So what can you, as a business seeking to create a deeper and more meaningful engagement with your customers, do? Here are a few starting points:

1)      Consider your customer management discipline. Take a look at your channel management processes. At the most basic level, I bet the opportunity exists to simply integrate all direct sales channel data (POS, ecommerce, wine clubs, call centers, etc.).

2)      Review the data that you are actively or have potential to capture. Think ahead to the questions you’d like to ask about your customers. Does the data captured in your system/s allow you to find that answer? If not, how can you adapt your processes or systems to allow you to capture that information? Do you know what percent of your database is “actionable”? Meaning, is the data complete enough to use? For more information on keeping your data clean, see How Clean is Your Data.

3)      Monitor your data capture processes. Are staff members aware of the need or benefit to capturing complete information? Are they actively asking customers for complete information?
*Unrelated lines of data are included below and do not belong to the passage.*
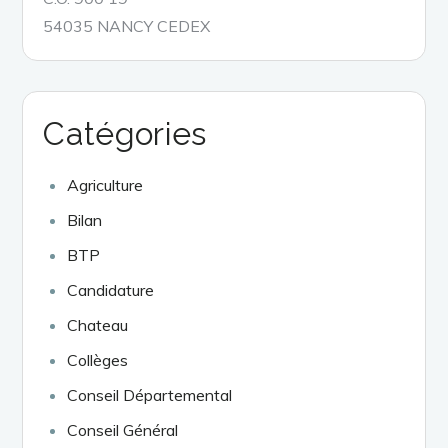
54035 NANCY CEDEX
Catégories
Agriculture
Bilan
BTP
Candidature
Chateau
Collèges
Conseil Départemental
Conseil Général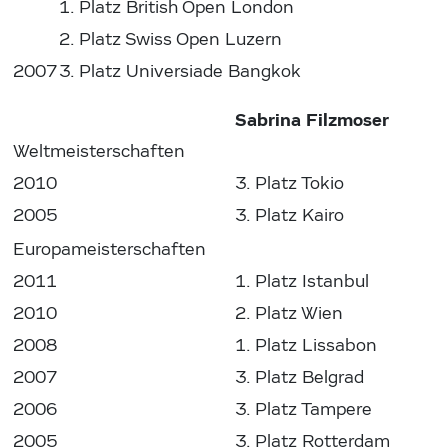
1. Platz British Open London
2. Platz Swiss Open Luzern
2007
3. Platz Universiade Bangkok
Sabrina Filzmoser
Weltmeisterschaften
2010
3. Platz Tokio
2005
3. Platz Kairo
Europameisterschaften
2011
1. Platz Istanbul
2010
2. Platz Wien
2008
1. Platz Lissabon
2007
3. Platz Belgrad
2006
3. Platz Tampere
2005
3. Platz Rotterdam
Are they entering the data into the system/s on a timely basis? Monitor your customer information capture rates. At the most basic level, define what percent of your customers are joining your mailing list after visiting the tasting room and work with your team to increase that percentage!

4)      From a customer perspective – are you still mass marketing to both aquire and retain your customers? Try a few segmentations based on whatever parameters you currently have access to.  Monitor how they respond. Segment. Test. Apply. Repeat.

5)      How about your truly loyal customers. Do you know who they are? How much they spend per year? How much you might spend annually to retain them – or keep them interested and purchasing? How frequently they buy? What they buy?

6)      And what about those customers in the second tier – what does their profile look like compared to your top tier? Are you spending more or less to retain this segment? What can you learn about your top tier of customers to inform strategies to move the second tier up?

For CRM to be truly effective, an organization must understand not only how CRM can benefit it, but also how its discipline must be adopted and championed throughout – not just within a marketing or technology department.